Glaucoma is a disease that damages the optic nerve fibers at the back of the eye that connect retinal cells to the brain for vision to occur. This damage leads to a loss of peripheral vision in the early stages and complete blindness can occur if the glaucoma is advanced or inadequately treated.
We perform glaucoma evaluation and surgical treatment at our clinic. Read on to learn about how glaucoma is diagnosed and managed.
Glaucoma Evaluation and Diagnosis
You might know that high internal eye pressure, called intraocular pressure (IOP), is associated with glaucoma. While it is true that lowering IOP is the only way to treat glaucoma and limit its progression, the disease can exist and progress even in normal IOP ranges.
Therefore, screening for glaucoma requires more than just IOP measurement. We must also perform tests to determine a patient’s peripheral vision, which involves pushing a button anytime one sees a flicker or light in their visual field.
In addition, the back of the eye and the fluid drainage system of the eye must be carefully evaluated for pathology and long term changes. Highly detailed scans of the nerve fibers at the back of the eye are extremely useful for tracking loss of tissue thickness over time, which is how glaucoma progresses.

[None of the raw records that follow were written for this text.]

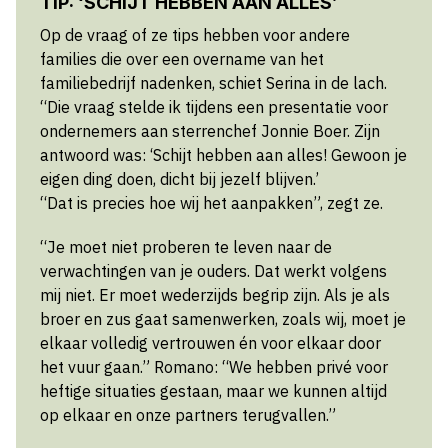
TIP: ‘SCHIJT HEBBEN AAN ALLES’
Op de vraag of ze tips hebben voor andere
families die over een overname van het
familiebedrijf nadenken, schiet Serina in de lach.
“Die vraag stelde ik tijdens een presentatie voor
ondernemers aan sterrenchef Jonnie Boer. Zijn
antwoord was: ‘Schijt hebben aan alles! Gewoon je
eigen ding doen, dicht bij jezelf blijven.’
“Dat is precies hoe wij het aanpakken”, zegt ze.
“Je moet niet proberen te leven naar de
verwachtingen van je ouders. Dat werkt volgens
mij niet. Er moet wederzijds begrip zijn. Als je als
broer en zus gaat samenwerken, zoals wij, moet je
elkaar volledig vertrouwen én voor elkaar door
het vuur gaan.” Romano: “We hebben privé voor
heftige situaties gestaan, maar we kunnen altijd
op elkaar en onze partners terugvallen.”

Overall then, just because one has high eye pressure this does not mean that they have glaucoma, and vice versa. However, if several risk factors and signs of glaucoma are present and repeatable over time, the diagnosis of glaucoma is made and treatment is initiated.
Glaucoma Treatment
Treatment options for glaucoma include eye drop or oral medications, laser procedures, and surgeries. Mild-moderate cases are usually treated with medications or laser, while surgery is reserved for more advanced and progressive cases.
Laser procedures are quick and effective, and involve either applying laser to the drainage system of the eye to directly increase fluid outflow and lower IOP (called selective laser trabeculoplasty, or SLT) or shooting a hole in the colored iris of the eye to open up the way to the drainage area (called laser peripheral iridotomy, or LPI).
The IOP lowering effects of SLT last for up to five years and the procedure can be repeated, but with diminishing effects for each repetition.
Topical glaucoma medications come in several classes dosed at one to three drops a day in each eye. They are quite effective at lowering IOP but can sometimes cause adverse eye reactions, such as contributing to dry eyes.
Minimally Invasive Glaucoma Surgery
Minimally Invasive Glaucoma Surgery, abbreviated as MIGS, are procedures designed to provide significant decreases in IOP while prioritizing safety and lower complication rates than traditional glaucoma surgeries. These involve extremely tiny and delicate surgical equipment, incisions, and laser procedures.
Some procedures involve the insertion of tiny tube shunts into the drainage system of the eye that act to augment drainage of intraocular fluid to the outside of the eye just below its outer surface.
There are also delicate procedures to cut and open or bypass the eye’s drainage system to increase fluid outflow and lower IOP.